L’enfant à naître doit être désiré, il doit répondre aux caractéristiques d’un projet, rentrant dans les marges d’une considération plurielle : l’homme, la femme, doivent être d’accord ensemble avant. Ensuite, ils sont tenus de répondre encore à un certain nombre de conditions : pas de chômage, un bon salaire au moins, un appartement assez grand, de quoi offrir à leur enfant les jouets que la cour de l’école lui imposeront. De plus, on leur demande s’ils sont vraiment heureux une fois que le test de grossesse répond à leur espoir. Parce que si non, pas de problème, ils peuvent changer d’avis, pas en faisant marche arrière, cela n’est pas possible, mais en utilisant les moyens mis à leur disposition. Pour le deuxième enfant, d’autres conditions s’imposent : il ne faut pas qu’il soit trop rapproché, il faut que la situation soit bien stable, il faut que la femme soit en forme etc… Et autre enfant, autre projet. Tout recommence.

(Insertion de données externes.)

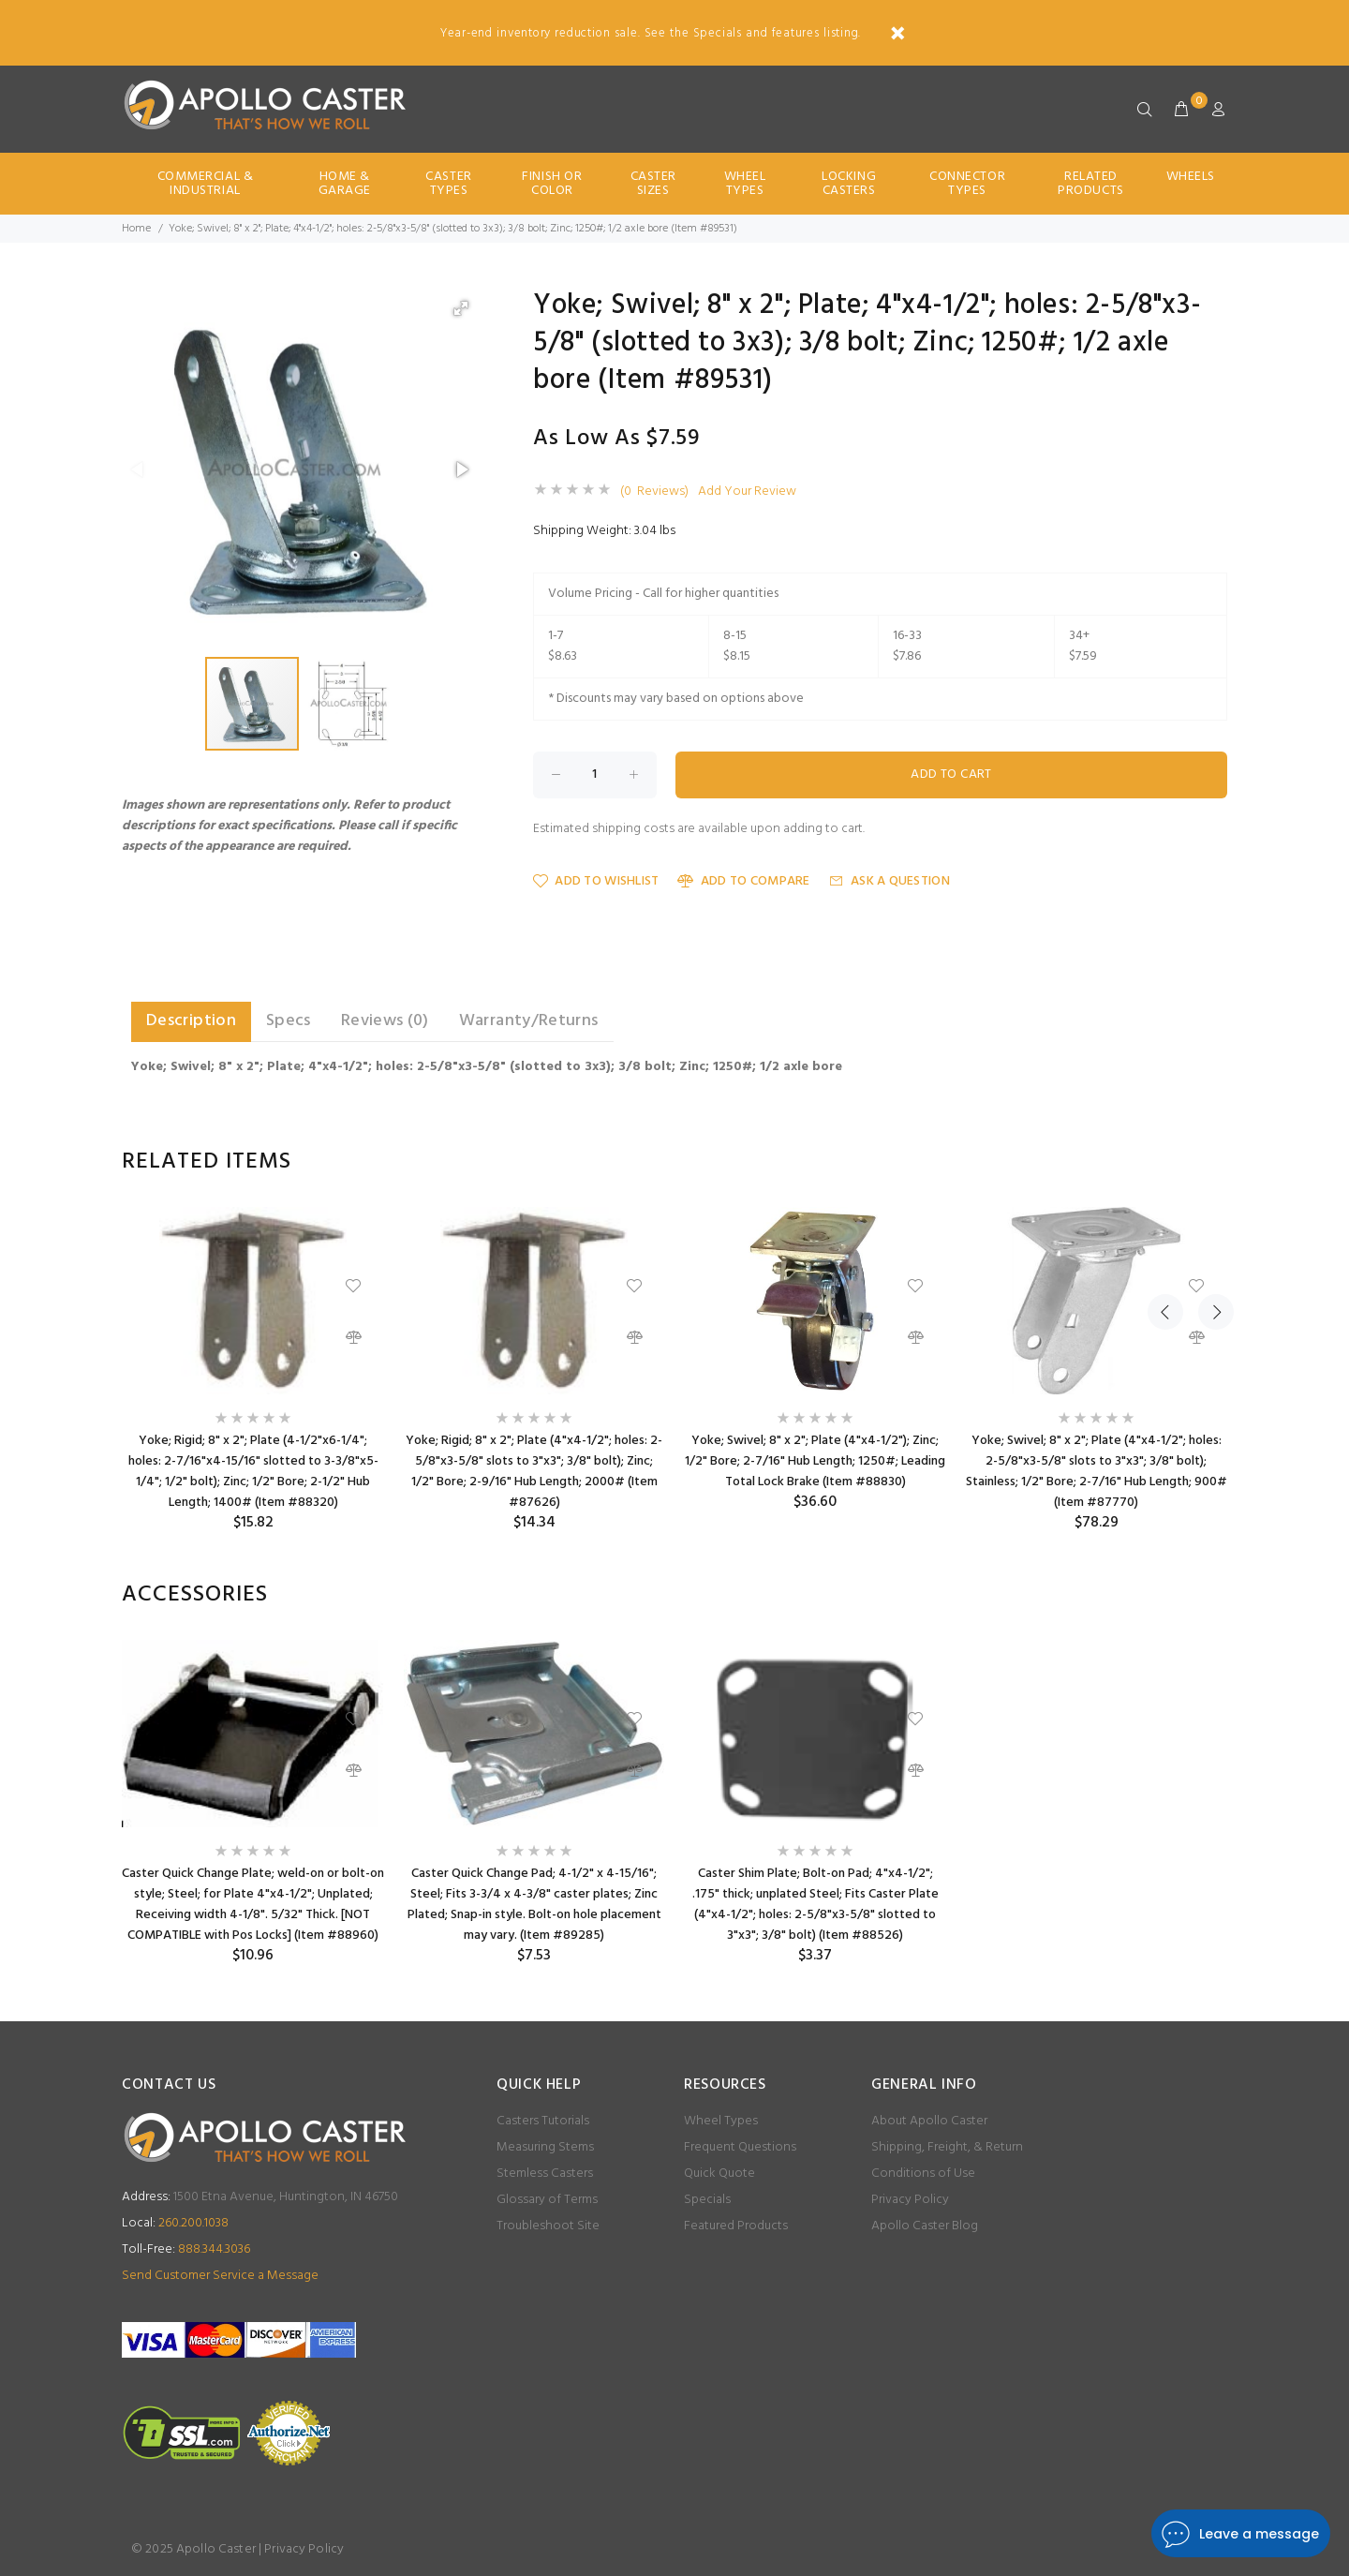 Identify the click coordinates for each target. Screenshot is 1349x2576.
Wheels (1190, 176)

Enfin, un des plus forts arguments pour ne pas laisser un enfant s’installer en nous : si l’enfant n’est pas désiré, il ne sera pas heureux. Vie pas voulue, vie foutue.
Face à cet argument, les faits : j’ai vu plus d’une centaine de femmes abandonnées, vivant parfois sur un matelas comme seule fortune, affrontant seule les moments difficiles des premiers jours à la Maternité, ou de retour dans leur maison, se démenant pour trouver un travail alimentaire, faisant le ménage dans des endroits où personne d’autre ne veut aller travailler, bravant les tutoiements méprisants de certains travailleurs sociaux, acceptant d’être jugées, jaugées, dans leur éducation, dans leurs choix de vie quotidiens, sur leur manière même de tenir une maison, là où d’autre sont laissées en paix au seul titre, qu’ayant les moyens, personne ne vient regarder comment elles passent la serpillère… sans que jamais elles ne regrettent, sans que jamais elles n’oublient le câlin du soir ou l’heure de l’école. Leurs larmes coulent en silence, tandis qu’elles portent tendrement dans leur bras, celui qu’on leur désigne comme un fardeau.
Mais aux yeux de notre culture, selon ses diktats qui nous disent comment être heureux, comment le bonheur se « gère », ces enfants n’ont pas de place.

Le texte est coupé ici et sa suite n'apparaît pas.